Quality assurance in museums – let’s go!

On 16 October 2018 I participated in a seminar on the measurement of quality in museums, organised by the Observatori dels Públics del Patrimoni Cultural de Catalunya, OPPCC.

It made me remind the importance of quality assurance in any institution and company and the little we actually talk about it with respect to museums.

Quality assurance in museums has, roughly, three different aspects:

– quality of user experience

– quality of museum management

– total quality management

With many museums very much focused on the sheer number of visitors, the introduction of a system to measure the quality of their visit is indeed an important first step.

To do so, the Arts Council England has developed a Quality Metrics pilot. The quality of an exhibition is measured by the ones who create (museum staff) and the ones who consume it (visitors). Adding to this, they have set up peer reviews. Great! But far from being new. Years ago, when I worked as a Programme Manager at European University Association (EUA), we dealt a lot with concepts such as peer reviews, quality assurance, institutional evaluation etc. and they seemed much assumed by the university world. EUA’s Institutional Evaluation Programme, based on self-evaluations and peer reviews, is still successfully running.

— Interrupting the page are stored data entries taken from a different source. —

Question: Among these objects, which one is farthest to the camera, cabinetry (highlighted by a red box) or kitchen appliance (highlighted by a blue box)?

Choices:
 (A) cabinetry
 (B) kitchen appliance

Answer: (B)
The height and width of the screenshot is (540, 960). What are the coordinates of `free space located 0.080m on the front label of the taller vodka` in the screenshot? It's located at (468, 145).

Carl Stevens from the ACE with the quality metrics 

Museums, for whatever reason, seem to be much more reluctant to self-questioning and being evaluated by different stakeholders and colleagues.

Measuring the quality of user experience should not go without the evaluation of the museum management and this leads us eventually to the concept of total quality management. It should be the aim of any museum to evaluate not only the quality of its exhibitions and its management, but any aspect related to the museum. This comes down to checking the quality of the work done by our providers, because they too contribute to the quality of our institution.

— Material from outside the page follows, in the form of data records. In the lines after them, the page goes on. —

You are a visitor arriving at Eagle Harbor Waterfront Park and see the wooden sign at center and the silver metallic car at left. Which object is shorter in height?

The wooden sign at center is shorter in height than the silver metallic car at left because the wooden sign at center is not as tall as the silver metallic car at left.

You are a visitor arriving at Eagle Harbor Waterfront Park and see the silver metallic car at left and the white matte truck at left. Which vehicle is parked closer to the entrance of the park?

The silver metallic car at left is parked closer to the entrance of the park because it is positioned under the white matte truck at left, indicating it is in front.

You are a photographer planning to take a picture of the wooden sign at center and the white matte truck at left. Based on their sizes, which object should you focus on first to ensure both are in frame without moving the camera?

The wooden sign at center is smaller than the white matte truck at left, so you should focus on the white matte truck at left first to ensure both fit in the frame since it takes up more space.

Museums that have not done any type of quality measurement could indeed start with asking the public about their degree of satisfaction. What’s most important, though, is creating a quality culture within the museum, with good and open communication among staff and commitment towards improving they way things work in the institution.

In this sense, it is to be hoped that quality assurance, peer reviews, self-evaluations and the like will fully form part of the museum culture and, more important, of museum staff. Let’s go!